11 Outubro 2025
A ex-ministra do Meio Ambiente colombiana está pressionando pela criação de um tratado internacional sobre a não proliferação de combustíveis fósseis. "Todo o sistema financeiro e político depende dos combustíveis fósseis", alerta ela.
A reportagem é de Manuel Planelles, publicada por El País, 08-10-2025.
Na década de 1920, seu avô embarcou da Palestina para a América. E, por acaso, chegou à Colômbia, onde construiu uma história da qual Susana Muhamad (Bogotá, 48) é herdeira. Aproximadamente um século depois, a ex-ministra do Meio Ambiente colombiana — que ocupou o cargo de 2022 a 2025 — usa uma pulseira com a bandeira palestina no pulso. "Sinto uma desolação absoluta pela humanidade", diz ela sobre o massacre impune na Palestina. Esta cientista política e ativista climática agora atua como embaixadora da criação do tratado de não proliferação de combustíveis fósseis, promovido por uma coalizão de países e organizações da sociedade civil.
Eis a entrevista.
O Acordo de Paris celebra seu 10º aniversário em 2025. A luta pelo clima está em seu pior momento em uma década?
Acredito que sim, principalmente em termos de cumprimento do acordo pelos países. Há uma questão fundamental no Acordo de Paris que precisa ser avaliada: se conseguiremos resolver o problema climático com uma lógica em que cada país faça o que pode com o que tem. Os compromissos nacionais, as NDCs, têm se mostrado insuficientes porque mesmo os compromissos que foram propostos e devem ser reconsiderados agora, para a COP 30 em novembro, não nos levam à meta do Acordo de Paris. Na realidade, o Acordo de Paris se concentrou na redução de emissões, mas não se concentrou na transformação econômica necessária pela eliminação gradual dos combustíveis fósseis porque não era geopoliticamente possível e permaneceu cativo dos interesses da indústria de combustíveis fósseis. Primeiro, as metas não estão sendo cumpridas e, segundo, mesmo que fossem cumpridas, não seriam suficientes para atingir o objetivo. O Acordo de Paris, portanto, não está funcionando.
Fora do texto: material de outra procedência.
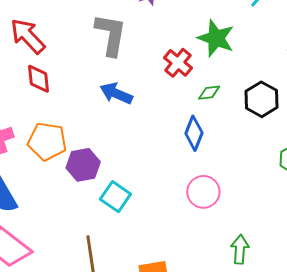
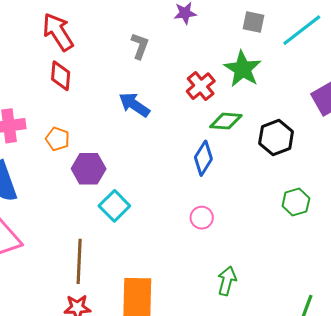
gray L-shape: (111, 35) -> (140, 46), size x0.6
green diamond: (209, 93) -> (226, 121), size x1.4
orange pentagon: (47, 141) -> (58, 139), size x0.6
pink circle: (203, 192) -> (202, 218), size x0.7

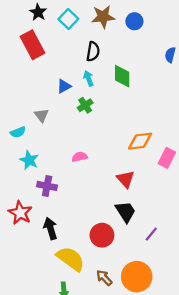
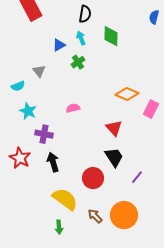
orange diamond: (140, 141) -> (127, 94), turned 30
black arrow: (50, 228) -> (53, 162), moved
Este é um acordo fracassado?
Acho que é uma tentativa. Não diria que é um fracasso completo. Pelo menos existe um fórum funcional para os países, mas definitivamente não tem a arquitetura necessária para realmente atingir o objetivo de conter as mudanças climáticas.
Mas a fórmula de forçar os países a concordarem foi tentada com Kyoto, e também falhou em deter o aquecimento global.
Mas outros tratados, inclusive ambientais, alcançaram compromissos com metas vinculativas de redução. Por exemplo, com os gases que destroem a camada de ozônio, ou com o tratado sobre minas antipessoal, ou com o tratado sobre a não proliferação de armas nucleares. A diferença é que, com os combustíveis fósseis, o próprio capitalismo é desafiado.
Todos esses tratados se concentram em substâncias ou coisas específicas, mas os combustíveis fósseis são como a força vital de todo o sistema.
Sim, da industrialização dos combustíveis fósseis. Temos uma civilização inteira que foi criada nos últimos 200 anos pelo capital dos combustíveis fósseis, um tipo específico de energia que moldou o sistema. Transformá-la — e não se trata apenas de uma transição energética ou tecnológica — requer uma transformação de toda a vida. Isso toca em interesses que estão no cerne do poder global, porque os combustíveis fósseis geraram uma geopolítica de poder. Não é por acaso que, nas negociações climáticas, as decisões devem ser tomadas por consenso, não por voto. Não é por acaso que temos a indústria dos combustíveis fósseis envolvida.
O fato de as decisões precisarem ser tomadas por consenso entre todos os países é o maior objetivo que a indústria de combustíveis fósseis alcançou na luta contra as mudanças climáticas?
Claro, porque, como dizemos na Colômbia, as decisões são diluídas; elas não têm a força necessária para enfrentar o problema. Entendo que países que dependem 100%, ou uma porcentagem muito alta, das exportações de petróleo e que lutam para encontrar alternativas, como alguns países do Golfo, não vão abandonar essa indústria facilmente. Para isso, seria necessário um acordo global muito sólido e chegar ao fundo das consequências econômicas. Acredito que o Acordo de Paris, mais do que um acordo ambiental, deveria ser um acordo econômico. E deveria responder a uma pergunta: como serão os processos de custo-benefício da eliminação gradual dos combustíveis fósseis ao longo do tempo?
Mas já existem alternativas competitivas aos combustíveis?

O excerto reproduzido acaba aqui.